### RECORD EXCERPTS
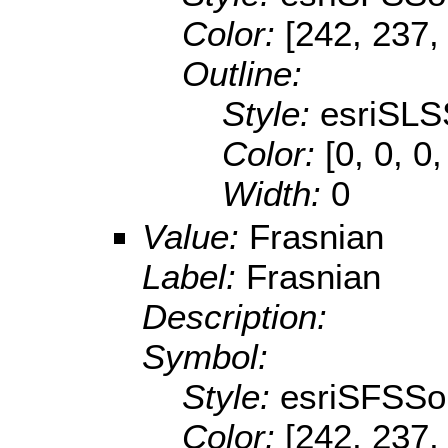
Color:
[242, 237,
Outline:
Style:
esriSLS
Color:
[0, 0, 0,
Width:
0
Value:
Frasnian
Label:
Frasnian
Description:
Symbol:
Style:
esriSFSSol
Color:
[242, 237,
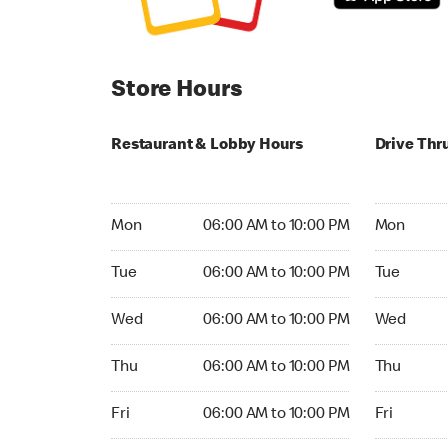
Store Hours
Restaurant & Lobby Hours
Drive Thr
Monday 06:00 AM to 10:00 PM
Monday 05
Mon
06:00 AM to 10:00 PM
Mon
Tuesday 06:00 AM to 10:00 PM
Tuesday 05
Tue
06:00 AM to 10:00 PM
Tue
Wednesday 06:00 AM to 10:00 PM
Wednesday
Wed
06:00 AM to 10:00 PM
Wed
Thursday 06:00 AM to 10:00 PM
Thursday 0
Thu
06:00 AM to 10:00 PM
Thu
Friday 06:00 AM to 10:00 PM
Friday 05:
Fri
06:00 AM to 10:00 PM
Fri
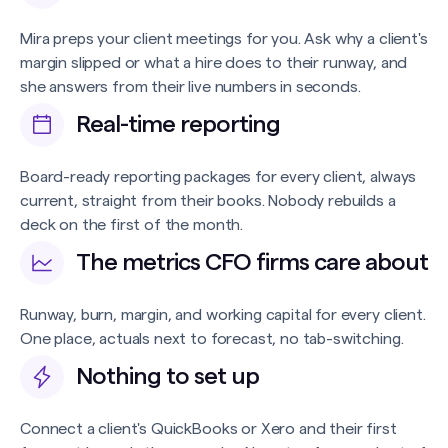
Mira preps your client meetings for you. Ask why a client's
margin slipped or what a hire does to their runway, and
she answers from their live numbers in seconds.
Real-time reporting
Board-ready reporting packages for every client, always
current, straight from their books. Nobody rebuilds a
deck on the first of the month.
The metrics CFO firms care about
Runway, burn, margin, and working capital for every client.
One place, actuals next to forecast, no tab-switching.
Nothing to set up
Connect a client's QuickBooks or Xero and their first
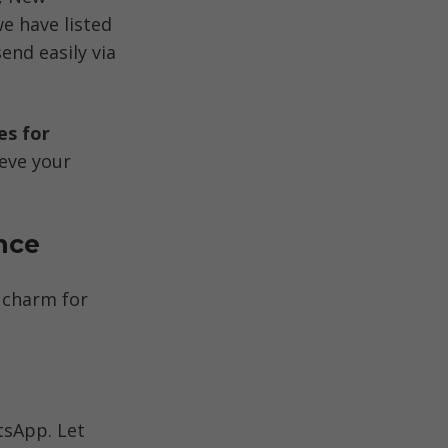
 have listed 
d easily via 
s for 
eve your 
nce
 charm for 
sApp. Let 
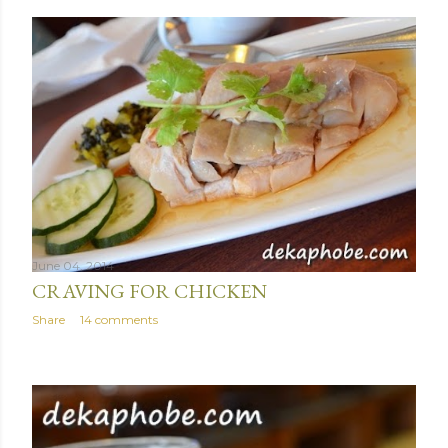
June 04, 2014
CRAVING FOR CHICKEN
Share
14 comments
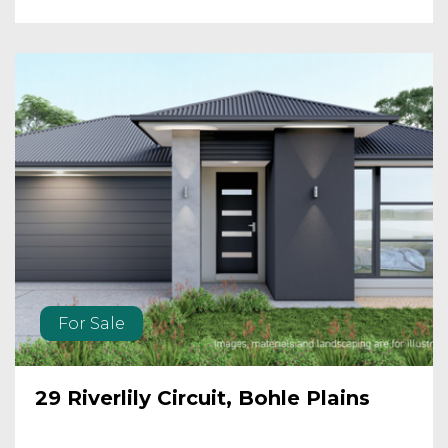
For Sale
29 Riverlily Circuit, Bohle Plains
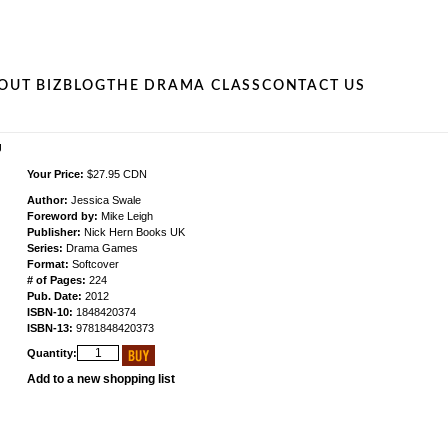
OUT BIZ
BLOG
THE DRAMA CLASS
CONTACT US
g
Your Price:
$27.95 CDN
Author:
Jessica Swale
Foreword by:
Mike Leigh
Publisher:
Nick Hern Books UK
Series:
Drama Games
Format:
Softcover
# of Pages:
224
Pub. Date:
2012
ISBN-10:
1848420374
ISBN-13:
9781848420373
Quantity:
Add to a new shopping list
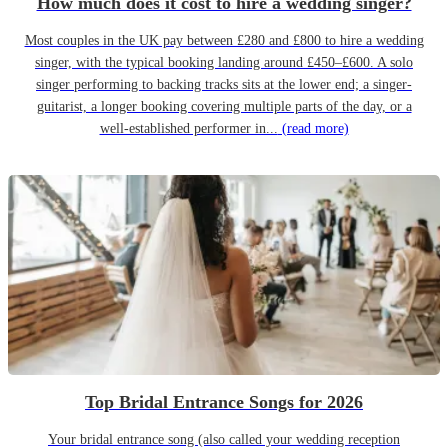
How much does it cost to hire a wedding singer?
Most couples in the UK pay between £280 and £800 to hire a wedding
singer, with the typical booking landing around £450–£600. A solo
singer performing to backing tracks sits at the lower end; a singer-
guitarist, a longer booking covering multiple parts of the day, or a
well-established performer in...
(read more)
Top Bridal Entrance Songs for 2026
Your bridal entrance song (also called your wedding reception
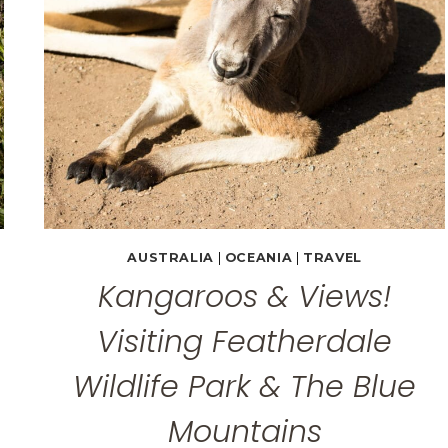
AUSTRALIA
|
OCEANIA
|
TRAVEL
Kangaroos & Views!
Visiting Featherdale
Wildlife Park & The Blue
Mountains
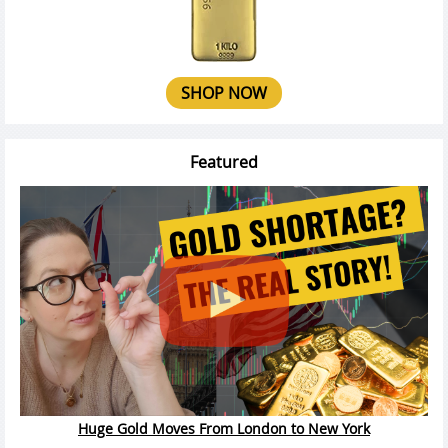
SHOP NOW
Featured
Huge Gold Moves From London to New York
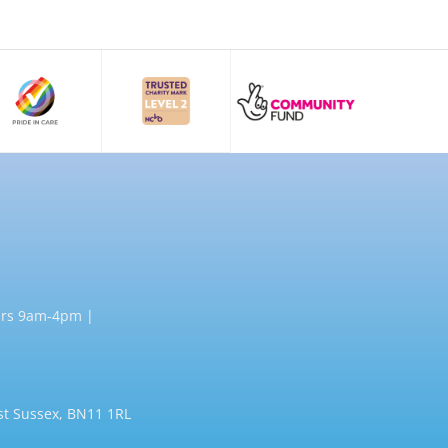
rs 9am-4pm |
st Sussex, BN11 1RL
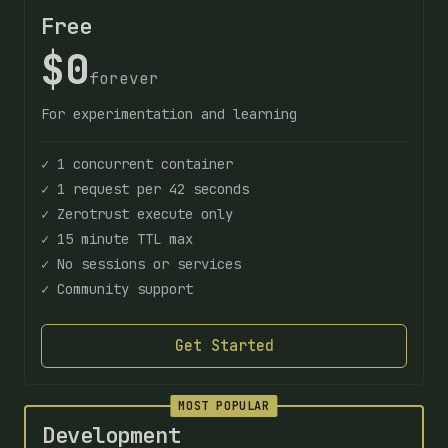
Free
$0
forever
For experimentation and learning
✓ 1 concurrent container
✓ 1 request per 42 seconds
✓ Zerotrust execute only
✓ 15 minute TTL max
✓ No sessions or services
✓ Community support
Get Started
MOST POPULAR
Development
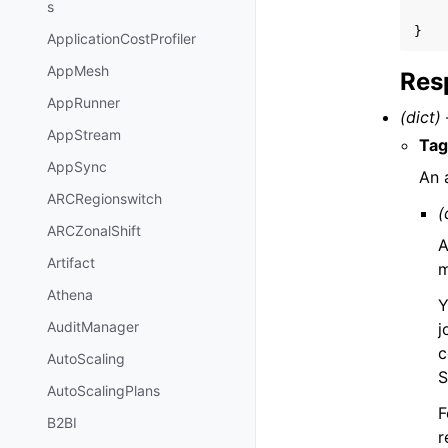
s
}
ApplicationCostProfiler
AppMesh
Res
AppRunner
(dict) 
AppStream
Tag
AppSync
An 
ARCRegionswitch
(
ARCZonalShift
A
Artifact
m
Athena
Y
AuditManager
j
c
AutoScaling
S
AutoScalingPlans
F
B2BI
r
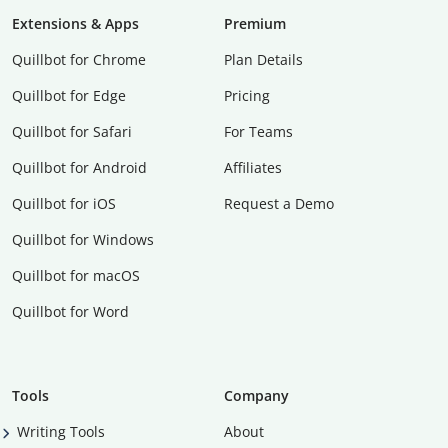
Extensions & Apps
Premium
Quillbot for Chrome
Plan Details
Quillbot for Edge
Pricing
Quillbot for Safari
For Teams
Quillbot for Android
Affiliates
Quillbot for iOS
Request a Demo
Quillbot for Windows
Quillbot for macOS
Quillbot for Word
Tools
Company
Writing Tools
About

### EXERCISE
Retype the full listing exactly; pictures stay out.

### SOLUTION BELOW
Color:
[242, 237,
Outline:
Style:
esriSLS
Color:
[0, 0, 0,
Width:
0
Value:
Frasnian
Label:
Frasnian
Description:
Symbol:
Style:
esriSFSSol
Color:
[242, 237,
Store Hours
Restaurant & Lobby Hours
Drive Thr
Monday 06:00 AM to 10:00 PM
Monday 05
Mon
06:00 AM to 10:00 PM
Mon
Tuesday 06:00 AM to 10:00 PM
Tuesday 05
Tue
06:00 AM to 10:00 PM
Tue
Wednesday 06:00 AM to 10:00 PM
Wednesday
Wed
06:00 AM to 10:00 PM
Wed
Thursday 06:00 AM to 10:00 PM
Thursday 0
Thu
06:00 AM to 10:00 PM
Thu
Friday 06:00 AM to 10:00 PM
Friday 05:
Fri
06:00 AM to 10:00 PM
Fri
Mira preps your client meetings for you. Ask why a client's
margin slipped or what a hire does to their runway, and
she answers from their live numbers in seconds.
Real-time reporting
Board-ready reporting packages for every client, always
current, straight from their books. Nobody rebuilds a
deck on the first of the month.
The metrics CFO firms care about
Runway, burn, margin, and working capital for every client.
One place, actuals next to forecast, no tab-switching.
Nothing to set up
Connect a client's QuickBooks or Xero and their first
 have listed 
d easily via 
s for 
eve your 
nce
 charm for 
sApp. Let 
June 04, 2014
CRAVING FOR CHICKEN
Share
14 comments
For Sale
29 Riverlily Circuit, Bohle Plains
OUT BIZ
BLOG
THE DRAMA CLASS
CONTACT US
g
Your Price:
$27.95 CDN
Author:
Jessica Swale
Foreword by:
Mike Leigh
Publisher:
Nick Hern Books UK
Series:
Drama Games
Format:
Softcover
# of Pages:
224
Pub. Date:
2012
ISBN-10:
1848420374
ISBN-13:
9781848420373
Quantity:
Add to a new shopping list
How much does it cost to hire a wedding singer?
Most couples in the UK pay between £280 and £800 to hire a wedding
singer, with the typical booking landing around £450–£600. A solo
singer performing to backing tracks sits at the lower end; a singer-
guitarist, a longer booking covering multiple parts of the day, or a
well-established performer in...
(read more)
Top Bridal Entrance Songs for 2026
Your bridal entrance song (also called your wedding reception
AUSTRALIA
|
OCEANIA
|
TRAVEL
Kangaroos & Views!
Visiting Featherdale
Wildlife Park & The Blue
Mountains
SHOP NOW
Featured
Huge Gold Moves From London to New York
rs 9am-4pm |
st Sussex, BN11 1RL
Free
$0
forever
For experimentation and learning
✓ 1 concurrent container
✓ 1 request per 42 seconds
✓ Zerotrust execute only
✓ 15 minute TTL max
✓ No sessions or services
✓ Community support
Get Started
MOST POPULAR
Development
s
}
ApplicationCostProfiler
AppMesh
Res
AppRunner
(dict) 
AppStream
Tag
AppSync
An 
ARCRegionswitch
(
ARCZonalShift
A
Artifact
m
Athena
Y
AuditManager
j
c
AutoScaling
S
AutoScalingPlans
F
B2BI
r
Extensions & Apps
Premium
Quillbot for Chrome
Plan Details
Quillbot for Edge
Pricing
Quillbot for Safari
For Teams
Quillbot for Android
Affiliates
Quillbot for iOS
Request a Demo
Quillbot for Windows
Quillbot for macOS
Quillbot for Word
Tools
Company
Writing Tools
About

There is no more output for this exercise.